■ **Exercise goal**
State the number of lines in the following data that contain the string "Cegos", and nothing else.

START Entries supplied

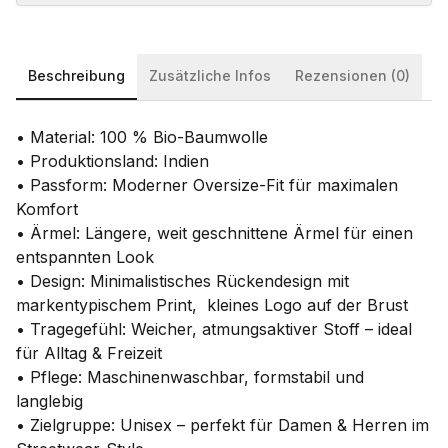
Beschreibung
Zusätzliche Infos
Rezensionen (0)
• Material: 100 % Bio-Baumwolle
• Produktionsland: Indien
• Passform: Moderner Oversize-Fit für maximalen
Komfort
• Ärmel: Längere, weit geschnittene Ärmel für einen
entspannten Look
• Design: Minimalistisches Rückendesign mit
markentypischem Print, kleines Logo auf der Brust
• Tragegefühl: Weicher, atmungsaktiver Stoff – ideal
für Alltag & Freizeit
• Pflege: Maschinenwaschbar, formstabil und
langlebig
• Zielgruppe: Unisex – perfekt für Damen & Herren im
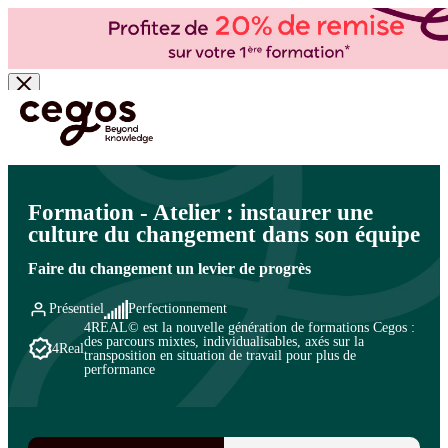
Skip to main content
Vous êtes ici :
Accueil
>
Cegos, organisme de formation à Paris et en régions
>
Conduite du
changement
>
Accompagnement au changement
>
Conduire le changement
Formation - Atelier : instaurer une
culture du changement dans son équipe
Faire du changement un levier de progrès
Présentiel
Perfectionnement
4REAL© est la nouvelle génération de formations Cegos :
des parcours mixtes, individualisables, axés sur la
4Real
transposition en situation de travail pour plus de
performance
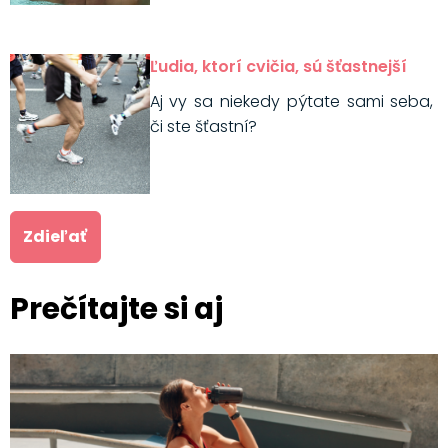
Ľudia, ktorí cvičia, sú šťastnejší
Aj vy sa niekedy pýtate sami seba,
či ste šťastní?
Zdieľať
Prečítajte si aj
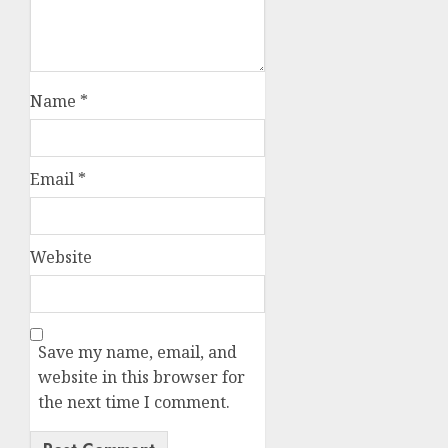
Name
*
Email
*
Website
Save my name, email, and
website in this browser for
the next time I comment.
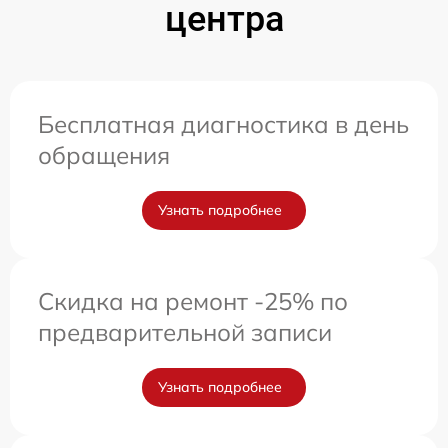
центра
Бесплатная диагностика в день
обращения
Узнать подробнее
Скидка на ремонт -25% по
предварительной записи
Узнать подробнее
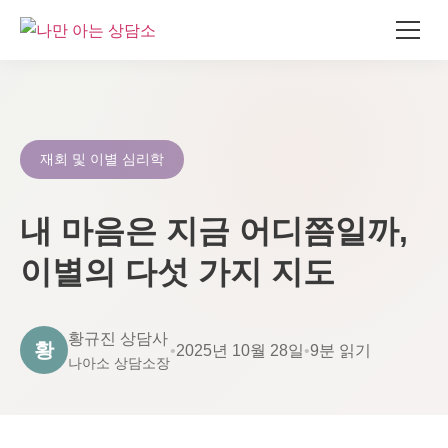
콘
텐
츠
로
재회 및 이별 심리학
건
너
내 마음은 지금 어디쯤일까,
뛰
기
이별의 다섯 가지 지도
황규진 상담사
황
•
2025년 10월 28일
•
9분 읽기
나아소 상담소장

END Entries supplied

■ **Solution below**
2